BOSTON -- In 2011, 114 people were killed by drunk drivers on Massachusetts roads. This represents 34 percent of all highway deaths and is above the national average.

Today, Mothers Against Drunk Driving (MADD) and the National Transportation Safety Board (NTSB) testified before the Joint Judiciary Committee in support of H 1278. The bill, sponsored by Representative Costello, incentivizes the use of ignition interlocks for first-time convicted drunk drivers.

"MADD calls on the Joint Judiciary Committee to advance H 1278 improving upon Melanie's Law," said MADD Massachusetts volunteer Ron Bersani. "This legislation will help save lives, prevent injuries and stop repeat offenses."

"Ignition interlocks are proven effective," said NTSB Board Member Mark Rosekind. "Once seen as a sanction for repeat offenders, they're now part of a comprehensive strategy on eliminating alcohol-impaired driving as the NTSB and others recommend. This is why we support House Bill 1278," continued Rosekind.

In 2003, Ron Bersani's 13-year-old granddaughter Melanie Powell was killed by a drunk driver. As a result of Melanie's Law, which went into effect in 2006, Massachusetts requires ignition interlocks for all repeat drunk drivers. H 1278 expands the current law to require the use of ignition interlocks for all convicted drunk drivers at a .08 BAC or greater who choose to drive following conviction. This gives drunk drivers with an interlock the ability to keep their jobs and provide for their family or keep going to school while at the same time protecting the public.

Currently, there are 20 states with similar laws to H 1278, including New York and Connecticut, which require ignition interlocks for all convicted drunk drivers at a BAC of .08.

"Ignition interlocks are a more effective approach to stopping DWI compared to license revocation alone," said MADD National President Jan Withers.
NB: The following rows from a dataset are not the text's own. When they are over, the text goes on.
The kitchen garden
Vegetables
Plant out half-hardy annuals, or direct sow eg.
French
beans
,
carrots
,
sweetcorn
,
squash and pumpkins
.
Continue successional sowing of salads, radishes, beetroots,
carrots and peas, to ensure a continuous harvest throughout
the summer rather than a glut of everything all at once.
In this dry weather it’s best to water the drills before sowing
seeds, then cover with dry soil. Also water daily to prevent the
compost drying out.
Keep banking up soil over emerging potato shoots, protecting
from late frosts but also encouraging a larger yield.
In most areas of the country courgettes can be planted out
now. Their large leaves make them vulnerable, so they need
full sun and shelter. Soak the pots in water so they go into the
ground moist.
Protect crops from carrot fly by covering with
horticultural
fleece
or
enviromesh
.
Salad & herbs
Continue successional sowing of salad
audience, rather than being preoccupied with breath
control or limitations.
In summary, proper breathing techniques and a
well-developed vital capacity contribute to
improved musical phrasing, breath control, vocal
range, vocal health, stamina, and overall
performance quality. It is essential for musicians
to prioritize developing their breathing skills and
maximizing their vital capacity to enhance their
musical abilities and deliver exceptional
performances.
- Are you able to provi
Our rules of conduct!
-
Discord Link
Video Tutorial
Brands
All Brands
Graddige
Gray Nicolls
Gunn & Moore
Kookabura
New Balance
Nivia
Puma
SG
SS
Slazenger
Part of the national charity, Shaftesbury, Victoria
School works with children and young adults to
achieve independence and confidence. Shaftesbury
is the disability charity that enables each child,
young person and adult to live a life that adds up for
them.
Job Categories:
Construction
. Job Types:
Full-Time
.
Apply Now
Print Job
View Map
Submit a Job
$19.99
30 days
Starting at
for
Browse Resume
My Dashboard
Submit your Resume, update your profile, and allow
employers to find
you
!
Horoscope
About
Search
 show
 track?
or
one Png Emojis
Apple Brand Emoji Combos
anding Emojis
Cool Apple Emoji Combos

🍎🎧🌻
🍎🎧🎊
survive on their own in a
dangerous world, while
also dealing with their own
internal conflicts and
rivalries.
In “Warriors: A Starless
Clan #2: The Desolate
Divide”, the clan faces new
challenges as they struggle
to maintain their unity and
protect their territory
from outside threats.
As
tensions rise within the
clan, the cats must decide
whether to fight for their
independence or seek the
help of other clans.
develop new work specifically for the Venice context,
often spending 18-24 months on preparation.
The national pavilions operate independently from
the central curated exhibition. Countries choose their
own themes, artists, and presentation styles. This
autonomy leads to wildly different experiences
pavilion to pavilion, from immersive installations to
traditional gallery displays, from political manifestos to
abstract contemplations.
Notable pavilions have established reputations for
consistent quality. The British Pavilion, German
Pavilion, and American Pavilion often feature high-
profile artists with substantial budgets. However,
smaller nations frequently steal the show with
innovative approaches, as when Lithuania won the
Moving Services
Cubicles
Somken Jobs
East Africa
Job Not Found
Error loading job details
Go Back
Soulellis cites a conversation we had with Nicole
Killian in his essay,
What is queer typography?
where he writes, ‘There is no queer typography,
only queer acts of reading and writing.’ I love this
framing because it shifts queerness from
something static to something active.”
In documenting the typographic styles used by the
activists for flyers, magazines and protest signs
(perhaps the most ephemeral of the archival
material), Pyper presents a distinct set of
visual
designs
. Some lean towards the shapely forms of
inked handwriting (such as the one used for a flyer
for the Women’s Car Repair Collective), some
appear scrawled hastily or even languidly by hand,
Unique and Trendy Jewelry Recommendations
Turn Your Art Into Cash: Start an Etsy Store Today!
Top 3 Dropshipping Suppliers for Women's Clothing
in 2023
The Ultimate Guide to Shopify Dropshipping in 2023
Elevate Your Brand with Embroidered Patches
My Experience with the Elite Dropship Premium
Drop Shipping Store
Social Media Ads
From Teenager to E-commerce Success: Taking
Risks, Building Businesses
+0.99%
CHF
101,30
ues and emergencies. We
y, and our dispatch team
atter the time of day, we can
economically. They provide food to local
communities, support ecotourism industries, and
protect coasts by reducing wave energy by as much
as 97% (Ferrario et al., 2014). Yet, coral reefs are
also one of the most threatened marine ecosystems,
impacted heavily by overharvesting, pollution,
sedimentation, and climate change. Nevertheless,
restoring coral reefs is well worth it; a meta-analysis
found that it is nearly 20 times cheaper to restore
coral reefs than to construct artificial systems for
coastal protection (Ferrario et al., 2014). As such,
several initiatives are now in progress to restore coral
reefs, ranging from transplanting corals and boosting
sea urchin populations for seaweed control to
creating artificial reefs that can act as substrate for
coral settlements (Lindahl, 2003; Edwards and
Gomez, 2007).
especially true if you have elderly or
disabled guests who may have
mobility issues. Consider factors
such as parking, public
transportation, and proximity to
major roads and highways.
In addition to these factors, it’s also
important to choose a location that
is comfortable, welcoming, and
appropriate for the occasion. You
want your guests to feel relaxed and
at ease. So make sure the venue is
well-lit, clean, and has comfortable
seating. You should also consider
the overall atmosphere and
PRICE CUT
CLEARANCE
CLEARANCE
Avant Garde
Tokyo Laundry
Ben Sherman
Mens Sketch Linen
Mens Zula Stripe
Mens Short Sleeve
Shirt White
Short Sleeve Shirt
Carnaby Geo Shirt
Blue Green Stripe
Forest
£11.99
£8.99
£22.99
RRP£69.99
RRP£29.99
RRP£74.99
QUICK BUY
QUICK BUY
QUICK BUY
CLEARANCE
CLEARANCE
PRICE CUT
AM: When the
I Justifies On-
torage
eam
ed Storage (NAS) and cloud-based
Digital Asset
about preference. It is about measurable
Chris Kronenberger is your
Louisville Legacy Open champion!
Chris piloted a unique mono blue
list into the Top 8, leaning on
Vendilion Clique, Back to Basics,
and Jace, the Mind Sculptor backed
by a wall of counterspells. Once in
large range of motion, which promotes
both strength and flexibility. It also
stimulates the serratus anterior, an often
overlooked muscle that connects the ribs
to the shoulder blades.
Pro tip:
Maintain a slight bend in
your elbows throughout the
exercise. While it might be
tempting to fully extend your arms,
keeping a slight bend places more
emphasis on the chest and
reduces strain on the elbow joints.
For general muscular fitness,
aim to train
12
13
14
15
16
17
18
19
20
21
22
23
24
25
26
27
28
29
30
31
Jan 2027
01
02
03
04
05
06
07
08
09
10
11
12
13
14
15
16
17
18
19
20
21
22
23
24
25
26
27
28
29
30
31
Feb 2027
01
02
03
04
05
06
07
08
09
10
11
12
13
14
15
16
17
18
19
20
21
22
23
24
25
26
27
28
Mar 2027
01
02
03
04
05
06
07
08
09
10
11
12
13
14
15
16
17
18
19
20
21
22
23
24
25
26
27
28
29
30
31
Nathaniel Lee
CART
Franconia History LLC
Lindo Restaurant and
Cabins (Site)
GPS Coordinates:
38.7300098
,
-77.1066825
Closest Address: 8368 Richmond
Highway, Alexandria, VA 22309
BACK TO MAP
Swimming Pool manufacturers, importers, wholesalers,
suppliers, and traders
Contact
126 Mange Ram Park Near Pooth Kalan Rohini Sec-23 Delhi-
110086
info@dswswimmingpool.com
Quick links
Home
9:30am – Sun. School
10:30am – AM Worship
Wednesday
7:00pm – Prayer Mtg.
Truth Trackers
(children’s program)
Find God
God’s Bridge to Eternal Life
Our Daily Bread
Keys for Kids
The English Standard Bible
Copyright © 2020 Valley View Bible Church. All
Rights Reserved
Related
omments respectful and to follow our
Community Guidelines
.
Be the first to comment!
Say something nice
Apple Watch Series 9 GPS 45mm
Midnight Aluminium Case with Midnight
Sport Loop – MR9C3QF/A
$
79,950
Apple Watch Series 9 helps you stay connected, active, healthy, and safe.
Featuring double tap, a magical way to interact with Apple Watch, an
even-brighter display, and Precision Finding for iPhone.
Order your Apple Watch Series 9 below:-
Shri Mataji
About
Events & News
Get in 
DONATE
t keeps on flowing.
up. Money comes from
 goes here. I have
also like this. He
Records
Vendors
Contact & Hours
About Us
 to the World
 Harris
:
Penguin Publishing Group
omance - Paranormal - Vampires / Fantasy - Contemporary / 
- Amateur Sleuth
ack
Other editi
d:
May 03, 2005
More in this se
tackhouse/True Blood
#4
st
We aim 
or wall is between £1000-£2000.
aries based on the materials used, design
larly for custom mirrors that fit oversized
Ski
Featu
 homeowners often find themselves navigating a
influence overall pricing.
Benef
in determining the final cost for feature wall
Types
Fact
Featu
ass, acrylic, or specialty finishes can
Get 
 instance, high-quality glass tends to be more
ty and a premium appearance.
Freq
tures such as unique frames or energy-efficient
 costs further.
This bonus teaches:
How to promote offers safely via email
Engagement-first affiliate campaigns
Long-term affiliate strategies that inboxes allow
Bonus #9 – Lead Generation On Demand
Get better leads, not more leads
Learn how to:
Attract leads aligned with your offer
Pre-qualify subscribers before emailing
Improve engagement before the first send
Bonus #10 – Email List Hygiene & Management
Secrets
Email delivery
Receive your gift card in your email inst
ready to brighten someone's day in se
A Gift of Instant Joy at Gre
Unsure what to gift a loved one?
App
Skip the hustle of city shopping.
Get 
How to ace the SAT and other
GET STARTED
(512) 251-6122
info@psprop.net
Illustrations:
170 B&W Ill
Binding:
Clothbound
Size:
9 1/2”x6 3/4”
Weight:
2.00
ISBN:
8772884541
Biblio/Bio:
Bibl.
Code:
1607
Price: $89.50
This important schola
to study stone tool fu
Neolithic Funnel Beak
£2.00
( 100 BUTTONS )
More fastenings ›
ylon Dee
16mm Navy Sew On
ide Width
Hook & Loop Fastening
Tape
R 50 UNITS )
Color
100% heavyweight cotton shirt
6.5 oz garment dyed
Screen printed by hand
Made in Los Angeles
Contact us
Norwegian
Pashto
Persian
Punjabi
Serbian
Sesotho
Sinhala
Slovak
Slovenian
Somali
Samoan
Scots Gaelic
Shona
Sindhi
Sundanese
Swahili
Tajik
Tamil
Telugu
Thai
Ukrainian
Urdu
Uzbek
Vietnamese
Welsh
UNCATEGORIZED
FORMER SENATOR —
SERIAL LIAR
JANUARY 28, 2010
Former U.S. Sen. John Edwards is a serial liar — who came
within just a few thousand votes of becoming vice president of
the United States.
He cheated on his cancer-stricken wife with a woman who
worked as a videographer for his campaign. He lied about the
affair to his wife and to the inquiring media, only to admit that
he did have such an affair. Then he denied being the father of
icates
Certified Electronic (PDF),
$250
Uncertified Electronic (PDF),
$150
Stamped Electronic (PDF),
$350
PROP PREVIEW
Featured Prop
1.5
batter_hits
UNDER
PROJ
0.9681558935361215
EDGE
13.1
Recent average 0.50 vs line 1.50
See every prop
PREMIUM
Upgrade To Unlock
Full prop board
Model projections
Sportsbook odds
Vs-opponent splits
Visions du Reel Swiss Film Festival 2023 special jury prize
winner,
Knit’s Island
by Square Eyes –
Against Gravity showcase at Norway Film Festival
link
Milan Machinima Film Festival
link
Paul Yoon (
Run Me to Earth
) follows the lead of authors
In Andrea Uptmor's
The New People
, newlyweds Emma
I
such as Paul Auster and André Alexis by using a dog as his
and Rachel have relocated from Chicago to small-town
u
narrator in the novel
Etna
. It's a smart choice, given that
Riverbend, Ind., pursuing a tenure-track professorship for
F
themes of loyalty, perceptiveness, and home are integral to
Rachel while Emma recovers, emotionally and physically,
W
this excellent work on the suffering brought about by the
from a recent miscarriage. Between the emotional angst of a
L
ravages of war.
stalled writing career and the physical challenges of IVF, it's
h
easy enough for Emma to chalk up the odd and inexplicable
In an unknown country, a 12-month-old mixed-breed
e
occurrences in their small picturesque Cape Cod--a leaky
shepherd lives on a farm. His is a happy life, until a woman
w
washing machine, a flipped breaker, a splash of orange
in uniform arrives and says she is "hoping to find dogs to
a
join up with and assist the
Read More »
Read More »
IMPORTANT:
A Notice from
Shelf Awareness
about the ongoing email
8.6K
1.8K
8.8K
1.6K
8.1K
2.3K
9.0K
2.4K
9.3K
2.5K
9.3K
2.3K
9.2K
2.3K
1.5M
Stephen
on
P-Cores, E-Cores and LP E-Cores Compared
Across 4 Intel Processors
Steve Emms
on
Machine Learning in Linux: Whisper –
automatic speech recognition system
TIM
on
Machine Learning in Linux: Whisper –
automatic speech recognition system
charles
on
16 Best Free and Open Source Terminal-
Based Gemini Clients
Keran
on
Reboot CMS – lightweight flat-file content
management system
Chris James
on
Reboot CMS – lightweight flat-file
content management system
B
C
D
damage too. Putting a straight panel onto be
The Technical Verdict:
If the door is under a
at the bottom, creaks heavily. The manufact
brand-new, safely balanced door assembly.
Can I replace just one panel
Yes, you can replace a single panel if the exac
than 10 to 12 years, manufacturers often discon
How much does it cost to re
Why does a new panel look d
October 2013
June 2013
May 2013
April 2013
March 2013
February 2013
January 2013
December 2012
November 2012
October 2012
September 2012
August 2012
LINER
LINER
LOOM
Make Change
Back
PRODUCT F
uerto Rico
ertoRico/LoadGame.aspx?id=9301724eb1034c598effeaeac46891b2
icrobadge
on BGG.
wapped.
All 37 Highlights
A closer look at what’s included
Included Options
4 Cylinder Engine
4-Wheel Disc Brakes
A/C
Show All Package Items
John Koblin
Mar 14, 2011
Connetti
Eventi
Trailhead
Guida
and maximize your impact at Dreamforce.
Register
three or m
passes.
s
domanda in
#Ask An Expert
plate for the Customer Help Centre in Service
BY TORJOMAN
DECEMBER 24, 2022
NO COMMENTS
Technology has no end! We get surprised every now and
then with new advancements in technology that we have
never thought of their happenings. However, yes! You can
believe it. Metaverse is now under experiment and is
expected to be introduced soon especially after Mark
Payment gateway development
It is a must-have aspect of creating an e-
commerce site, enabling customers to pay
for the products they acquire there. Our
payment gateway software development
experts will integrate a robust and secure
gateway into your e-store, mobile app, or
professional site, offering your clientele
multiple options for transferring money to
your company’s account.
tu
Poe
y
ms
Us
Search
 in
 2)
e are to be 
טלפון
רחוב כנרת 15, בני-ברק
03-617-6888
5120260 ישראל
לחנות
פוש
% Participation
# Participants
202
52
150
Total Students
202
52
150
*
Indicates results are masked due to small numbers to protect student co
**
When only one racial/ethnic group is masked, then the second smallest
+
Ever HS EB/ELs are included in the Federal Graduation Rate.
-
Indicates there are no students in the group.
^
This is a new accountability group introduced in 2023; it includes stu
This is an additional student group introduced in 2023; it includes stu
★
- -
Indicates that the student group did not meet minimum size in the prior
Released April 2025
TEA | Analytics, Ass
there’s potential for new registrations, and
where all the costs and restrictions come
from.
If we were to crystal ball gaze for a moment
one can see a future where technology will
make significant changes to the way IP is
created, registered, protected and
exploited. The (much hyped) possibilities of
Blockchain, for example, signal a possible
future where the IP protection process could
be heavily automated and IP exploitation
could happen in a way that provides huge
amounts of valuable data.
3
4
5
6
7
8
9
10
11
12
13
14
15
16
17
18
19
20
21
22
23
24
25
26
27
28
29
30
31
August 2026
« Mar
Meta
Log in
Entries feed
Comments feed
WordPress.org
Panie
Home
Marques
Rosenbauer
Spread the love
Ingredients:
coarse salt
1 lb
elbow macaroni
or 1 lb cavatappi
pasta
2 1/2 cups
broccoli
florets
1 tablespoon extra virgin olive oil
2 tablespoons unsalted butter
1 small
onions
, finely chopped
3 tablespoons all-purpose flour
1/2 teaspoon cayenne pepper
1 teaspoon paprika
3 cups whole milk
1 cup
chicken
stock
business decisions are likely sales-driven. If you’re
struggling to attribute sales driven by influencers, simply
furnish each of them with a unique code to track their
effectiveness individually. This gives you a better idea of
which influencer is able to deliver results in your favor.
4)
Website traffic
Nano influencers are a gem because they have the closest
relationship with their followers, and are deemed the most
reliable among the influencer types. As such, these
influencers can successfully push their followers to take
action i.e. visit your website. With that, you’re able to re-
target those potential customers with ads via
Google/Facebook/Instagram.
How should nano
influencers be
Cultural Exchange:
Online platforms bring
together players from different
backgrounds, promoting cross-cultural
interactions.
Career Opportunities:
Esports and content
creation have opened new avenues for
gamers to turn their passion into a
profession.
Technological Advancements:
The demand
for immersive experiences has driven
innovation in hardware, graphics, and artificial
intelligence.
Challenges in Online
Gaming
License suspension alone is not the best approach as 50 to 75 percent of convicted drunk drivers continue to drive on a suspended license. According to the Centers for Disease Control and Prevention (CDC), ignition interlocks, on average, reduce drunk driving recidivism by 67 percent compared to license suspension alone.

Studies show that a first-time convicted drunk driver is not a first-time offender, but rather it is simply the first time they have been caught. First-time offenders have driven drunk an average of 80 times before they are convicted.